Sometimes, it's hard to describe feelings. This one proving especially difficult. The feeling of growing disparity between my parents and me. The realisation that they are getting older, and that I am beginning to notice.
Growing up, ageing isn't really a thing. There were two groups of people in the world; young and old. You were young (and would be forever), and your fearsome protectors would always stay the age they were when you were seven years old.
Then, suddenly you're over the hump of teendom and hurtling into adulthood; you aren't the age you were before and neither are your parents. Milestones such as retirement, which you once thought very little of, now feel like major destructors in your life. Both of my parents are retiring in the next five months and I'm struggling to grapple with it.
Don't get me wrong, I couldn't be happier for them both. They have been working nearly 80 years between them and deserve this newfound freedom. But for their youngest child, the concept of them not working is alien to me. It is all I know.
Our roles have changed
Maybe it's because my career and working life are just beginning, and their working lives coming to an end shows how our roles have inevitably changed. This isn't a Morbid Milly type of story; my parents are thankfully hearty, healthy and full of fervour for travel and adventure. They returned from a recent holiday and I had to refrain from accusing my father of getting botox because it seemed all his wrinkles had miraculously disappeared (he truly believes it's the farm air and the smell of 'Eau de slurry' that maintains his youthful looks).
But my subconscious, which is defined by a preconceived notion of what retirement is, sees my parents as different entities now. They are by no means old, but this different chapter seems like an ending to the substantial chapter of their youth. Retirement can seem like a cheap hint they're becoming too old for a workforce which vibrates with the young (no matter how fit or healthy they may be).
Then you hear of a friend's parent, whose hand has broken and isn't healing quite as quickly as expected. A minor fracture turns into an operation, and stints and physio. The healing process isn't so speedy anymore.
Subsequently, a whirlpool of worry begins. What would happen them if they were to fall? What if they were alone? Who will be there to look after them while they heal? I've noticed myself getting more angsty with my mother about any niggle she may have. She tells me she has a sore finger, and I suddenly become Dr Know It All advising her to go to the hospital straight away, because it might have to be amputated. The awareness is excruciating and quickly turns into an epiphany; the caretaker roles are shifting.
Who's the caretaker now?
Many of us realise that, at some point, we will become keepers for our loved ones. It won't happen straight away; it could be ten or twenty years from now, or it may never happen.
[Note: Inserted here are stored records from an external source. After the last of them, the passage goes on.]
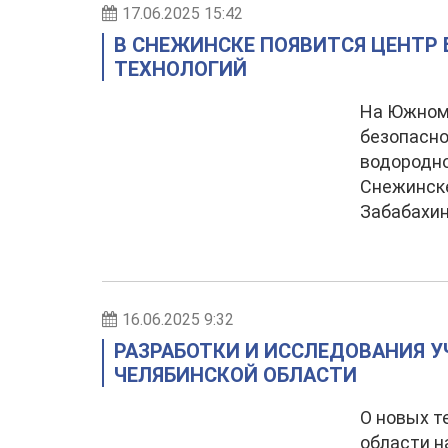
17.06.2025 15:42
В СНЕЖИНСКЕ ПОЯВИТСЯ ЦЕНТР
ТЕХНОЛОГИЙ
На Южном 
безопасно
водородно
Снежинск
Забабахин
16.06.2025 9:32
РАЗРАБОТКИ И ИССЛЕДОВАНИЯ У
ЧЕЛЯБИНСКОЙ ОБЛАСТИ
О новых т
области н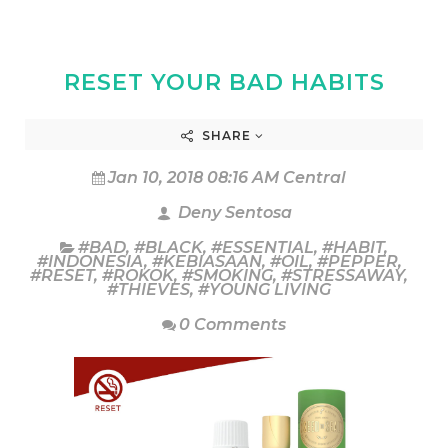
RESET YOUR BAD HABITS
SHARE
Jan 10, 2018 08:16 AM Central
Deny Sentosa
#BAD
,
#BLACK
,
#ESSENTIAL
,
#HABIT
,
#INDONESIA
,
#KEBIASAAN
,
#OIL
,
#PEPPER
,
#RESET
,
#ROKOK
,
#SMOKING
,
#STRESSAWAY
,
#THIEVES
,
#YOUNG LIVING
0 Comments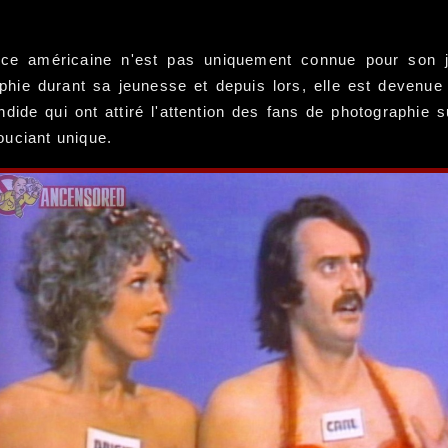
ce américaine n'est pas uniquement connue pour son j
hie durant sa jeunesse et depuis lors, elle est devenue u
dide qui ont attiré l'attention des fans de photographie
ouciant unique.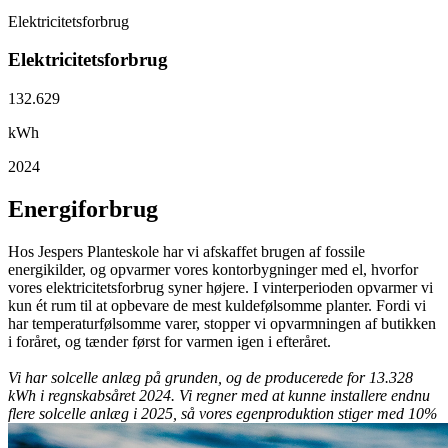
Elektricitetsforbrug
Elektricitetsforbrug
132.629
kWh
2024
E
nergiforbrug
Hos Jespers Planteskole har vi afskaffet brugen af fossile
energikilder, og opvarmer vores kontorbygninger med el, hvorfor
vores elektricitetsforbrug syner højere. I vinterperioden opvarmer vi
kun ét rum til at opbevare de mest kuldefølsomme planter. Fordi vi
har temperaturfølsomme varer, stopper vi opvarmningen af butikken
i foråret, og tænder først for varmen igen i efteråret.
Vi har solcelle anlæg på grunden, og de producerede for 13.328
kWh i regnskabsåret 2024. Vi regner med at kunne installere endnu
flere solcelle anlæg i 2025, så vores egenproduktion stiger med 10%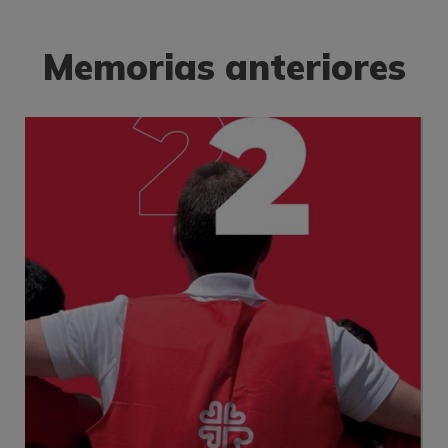
Memorias anteriores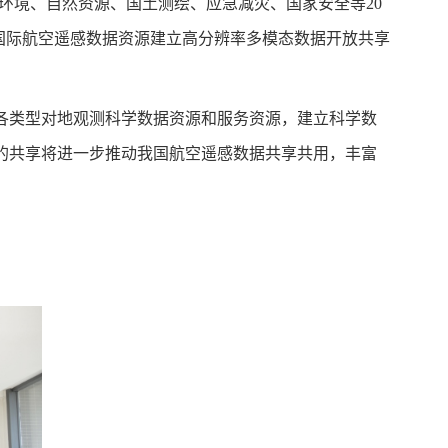
生态环境、自然资源、国土测绘、应急减灾、国家安全等20
合国际航空遥感数据资源建立高分辨率多模态数据开放共享
国各类型对地观测科学数据资源和服务资源，建立科学数
的共享将进一步推动我国航空遥感数据共享共用，丰富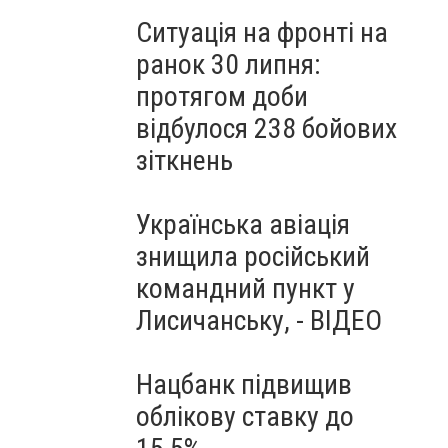
Ситуація на фронті на
ранок 30 липня:
протягом доби
відбулося 238 бойових
зіткнень
Українська авіація
знищила російський
командний пункт у
Лисичанську, - ВІДЕО
Нацбанк підвищив
облікову ставку до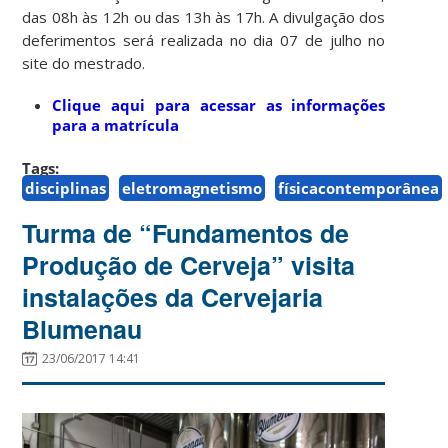
das 08h às 12h ou das 13h às 17h. A divulgação dos
deferimentos será realizada no dia 07 de julho no
site do mestrado.
Clique aqui para acessar as informações
para a matrícula
Tags:
disciplinas
eletromagnetismo
físicacontemporânea
Turma de “Fundamentos de
Produção de Cerveja” visita
instalações da Cervejaria
Blumenau
23/06/2017 14:41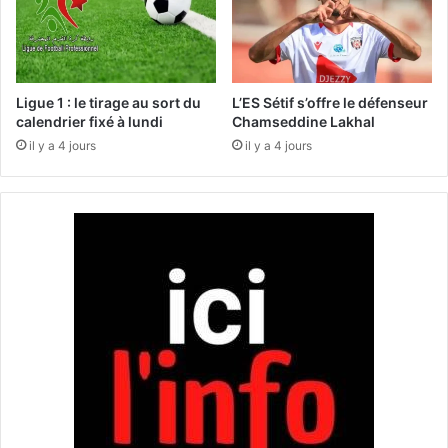
e
g
z
a
-
g
v
n
o
e
Ligue 1 : le tirage au sort du
L’ES Sétif s’offre le défenseur
u
p
calendrier fixé à lundi
Chamseddine Lakhal
s
l
il y a 4 jours
il y a 4 jours
d
u
e
s
K
à
h
d
e
o
n
m
c
i
h
c
e
i
l
l
a
e
!
,
»
l
e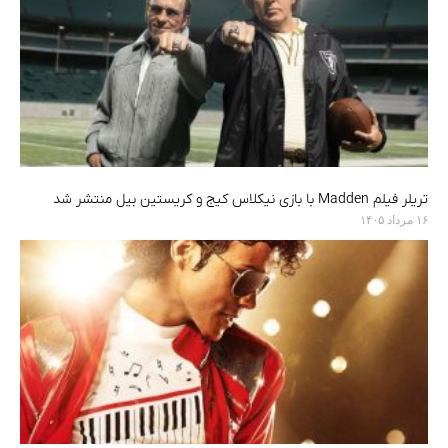
تریلر فیلم Madden با بازی نیکلاس کیج و کریستین بیل منتشر شد
۱۶ مرداد ۱۴۰۵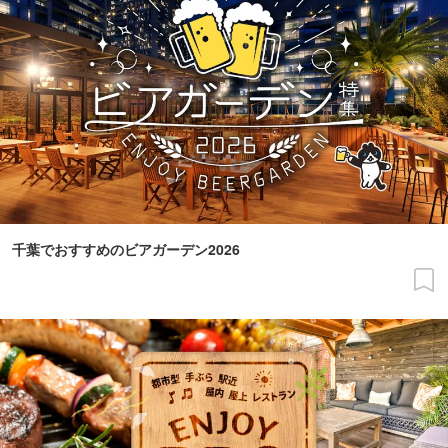
千葉でおすすめのビアガーデン2026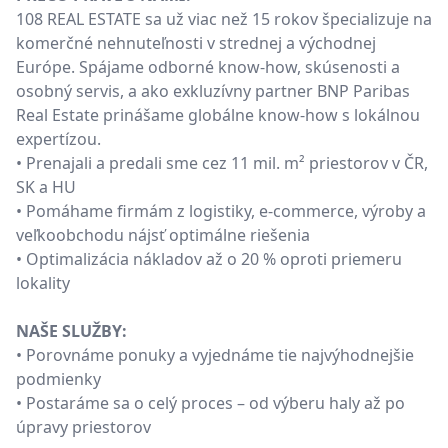
108 REAL ESTATE sa už viac než 15 rokov špecializuje na
komerčné nehnuteľnosti v strednej a východnej
Európe. Spájame odborné know-how, skúsenosti a
osobný servis, a ako exkluzívny partner BNP Paribas
Real Estate prinášame globálne know-how s lokálnou
expertízou.
• Prenajali a predali sme cez 11 mil. m² priestorov v ČR,
SK a HU
• Pomáhame firmám z logistiky, e-commerce, výroby a
veľkoobchodu nájsť optimálne riešenia
• Optimalizácia nákladov až o 20 % oproti priemeru
lokality
NAŠE SLUŽBY:
• Porovnáme ponuky a vyjednáme tie najvýhodnejšie
podmienky
• Postaráme sa o celý proces – od výberu haly až po
úpravy priestorov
However, in slow steps, you mentally prepare so that it isn't as hard or disconcerting. Getting older means your level of dependence on your parents evolves. Before it was for food, shelter, education and development, but now it's for comfort. It's the feeling that they are there for a chat, for a phone call or a hug. The soothing knowledge that the unconditional love they provide will guide you through even the most treacherous of tempests.
It's going to be okay
All of a sudden it hits you; a side glance, a certain look, and you realise that time moves quickly. They are ageing, and you are too. So the roles change, but maybe that's okay? You become something different for each other, both equally as dependable on one another for different reasons. Our parents on us for extra help, compassion and protection; and us on them for solace and love. The relationship has been churning over the years. At various points, our duties have changed but this particular awareness is just slightly more difficult to comprehend. Maybe because we are conscious we have quite a lot more to lose.
As difficult as it is to comprehend my parents retiring and getting older, I've learned to cherish them more. Every conversation, every text, every laugh become a little treasure I hold close. And I think that is a worthy lesson to learn (even this early on).
Some things will never change
No matter how much I believe I am growing and maturing, however, I will always take one step back. Because a spider will make an appearance on the stairs in my house in Dublin and I will ring my mother in Kerry; crying; asking her what I should do about it. Subsequently, she calms me down and guides me through the process.
Then you have to ask; do we ever really age at all?